To overcome this, as shown in FIGS. 1 to 3, the dew prevention heat pipes are, at one end (the heat-absorbing evaporator portion), inserted into small holes formed in an end surface of the warm head 9 so as to be coupled thereto, and are, at the other end (the heat-rejecting condenser portion) laid freely in the heat-insulating material 2 at the open side of the refrigerator 1. In this embodiment, as shown in FIG. 6, the dew prevention heat pipes are laid so as to run along the portion of the outer plate 42 that makes contact with the door gasket 41.

In this construction, part of the waste heat rejected from the warm head 9 of the Stirling refrigerating device is transferred by way of the dew prevention heat pipes 17 to around the door gasket 41 to heat the portion around the door gasket 41, and this prevents collection of dew there. Thus, according to the present invention, there is no need to use an electric heater to prevent collection of dew, and it is therefore possible to save energy.

Moreover, by way of the dew prevention heat pipes 17, cold that has leaked out of the refrigerator interior is absorbed, and, through the portion of the outer plate 42 that makes contact with the dew prevention heat pipes 17, heat exchange takes place between the warm head 9 and the outside space. This alleviates the load on the heat-rejecting heat exchanger 10, and thus helps miniaturize it. Instead of the dew prevention heat pipes 17 described above, a theremosiphon may be used.

Drain water resulting from defrosting or the like of the refrigerator interior and the heat-absorbing heat exchanger 12 is collected in the drain collection pan 15 disposed at the bottom of the refrigerator 1. Thus, to prevent the drain water collected in the drain collection pan 15 from overflowing, it is necessary to periodically dispose of drain water. In conventional refrigerators exploiting the vapor compression refrigerating cycle, drain water is evaporated by using the heat rejected when a refrigerant is condensed and liquefied in a condenser. This eliminates the need to periodically take out the drain collection pan 15 to dispose of the drain water collected therein, and thus saves trouble in terms of maintenance. However, in the Stirling refrigerating device 8 exploiting the reversed Stifling cycle, there is provided no component that corresponds to a condenser, and therefore it is not possible to dispose of drain water by using the heat rejected from a condenser.

To overcome this, as shown in FIGS. 2 and 3, the drain evaporation heat pipes 16 are, at one end (the heat-absorbing evaporator portion), inserted into small holes formed in an end surface of the warm head 9 of the Stirling refrigerating device 8 so as to be coupled thereto, and are, at the other end (the heat-rejecting condenser portion), located inside the drain collection pan 15 disposed at the bottom inside the machine compartment 4 of the refrigerator body 1.

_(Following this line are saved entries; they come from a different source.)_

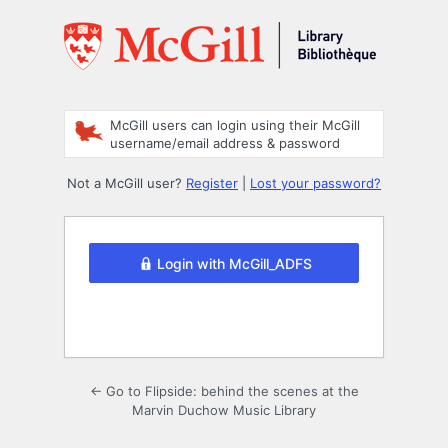
Log
In
McGill users can login using their McGill
username/email address & password
Not a McGill user?
Register
|
Lost your password?
Login with McGill_ADFS
← Go to Flipside: behind the scenes at the
Marvin Duchow Music Library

In this construction, part of the waste heat rejected from the warm head 9 is fed by way of the drain evaporation heat pipes 16 to drain water so as to prompt it to evaporate. Moreover, the drain evaporation heat pipes 16 are kept in intimate contact with the bottom surface of the drain collection pan 15, which is made of a material with high thermal conductivity, so that part of the heat transferred by way of the drain evaporation heat pipes 16 from the warm head 9 is fed through the drain collection pan 15 to drain water. This increases the effective thermal conduction area over which heat is fed to drain water, and thus makes efficient evaporation of drain water possible.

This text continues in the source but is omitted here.